Sunday, March 20, 2011

International Tribunals

In light of the recent attack on Libya, I have posted the following article that I wrote recently regarding international tribunals, which are set-up by the United Nations Security Council (UNSC). The UNSC voted unanimously to apply sanctions (UNSC Resolution 1973) against Moammar Gadhafi and his regime for firing indiscriminately on peaceful protesters, killing as many as 1,000 people. Council members from all 15 nations also agreed unanimously to refer Gadhafi's regime to a permanent war crimes tribunal (The Hague Tribunal) for an investigation of possible crimes against humanity. Tribunal Prosecutor, Luis Moreno-Ocampo—Prosecutor of the International Criminal Court (ICC)—and the Security Council announced that there was enough evidence of alleged crimes against humanity by Gadhafi’s regime to warrant a full investigation.

International criminal tribunals are “courts established to try individuals accused of crimes recognized under international humanitarian law…” (Annan, 1997). Perhaps the most well-known of them is the Nuremberg Trials (1945-46), which were a series of military tribunals held by the allied forces of World War II, prosecuting several members of Nazi Germany for committing various war crimes—heard by the International Military Tribunal (Conot, 1984).

Tribunals are important to two or more countries for several reasons. They hold individuals accountable for committing crimes that their countries neither have the means nor the laws in place to do so. They also help dismantle the tradition of impunity for war crimes and other serious violations of international law (Taverneir, 1997). Furthermore, they shield entire communities from being labeled as being collectively responsible for the actions of others, and causing suffering; thus paving the way for the reconciliation process within war-torn societies (Annan, 1997). If there are not tribunals all of these things become harder to achieve, if not impossible.

Tribunals are not only affected by cultural and political differences of nations, they are also formed because of them. For instance, the massacres and genocide in Rwanda spawned the International Criminal Tribunal for Rwanda (ICTR). The ICTR was established so “that those responsible for serious breaches of international humanitarian law and acts of genocide must be brought to justice,” and at the same time assist in instilling “national reconciliation” and “respect for the fundamental rights of individuals” will be respected (Erasmus & Fourie, 1997).

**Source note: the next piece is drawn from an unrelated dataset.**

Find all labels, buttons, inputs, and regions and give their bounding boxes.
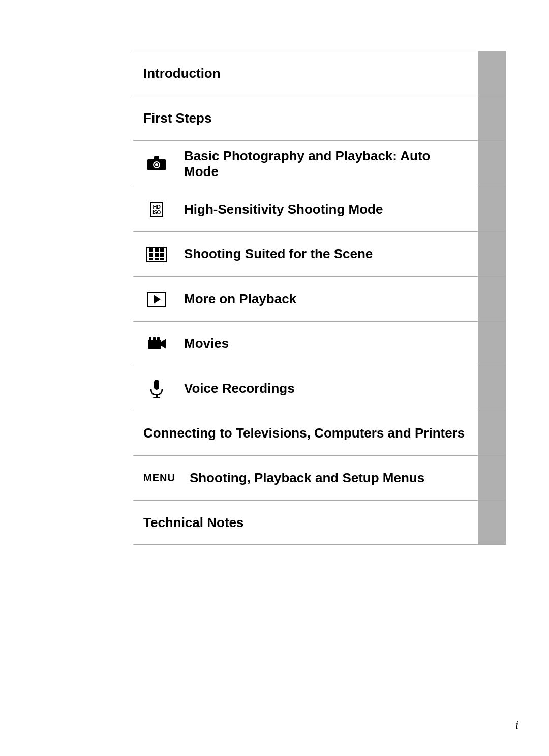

In order for the tribunal to achieve these objectives they must play a game of back-and-forth with Rwanda and their government; hence, be affected by the relationship—and Rwanda’s cultural and political ideas.

The creation of ad hoc Tribunals, such as in Yugoslavia and Rwanda, was largely improvised—resulting in numerous ambiguities in both procedure leading to their establishment and the legal status assigned to the two tribunals (Taverneir, 1997). Further ambiguity arises from the fact that these two Tribunals, mentioned above, depend on the decision making of the United Nations Security Council (small body), in which five world powers have veto rights, and there are financial constraints—hence inadequate funding and resources—available to these tribunals. Ambiguities exist further in the questions of binding nature of Security Council decisions and the requirements of State cooperation.

State cooperation, nonetheless, is required under Article 29 of the Statute of the International Tribunal for the former Yugoslavia and under Article 28 of the Statute of Rwanda Tribunal. These tribunals were established under Chapter VII of the Charter of the United Nations, and the UN can take military action, along with its member nations, against those not in compliance with international law. Consequently, this is another way that a nation’s cultural and political differences can affect these Tribunals—by charting the course of their actions or responses.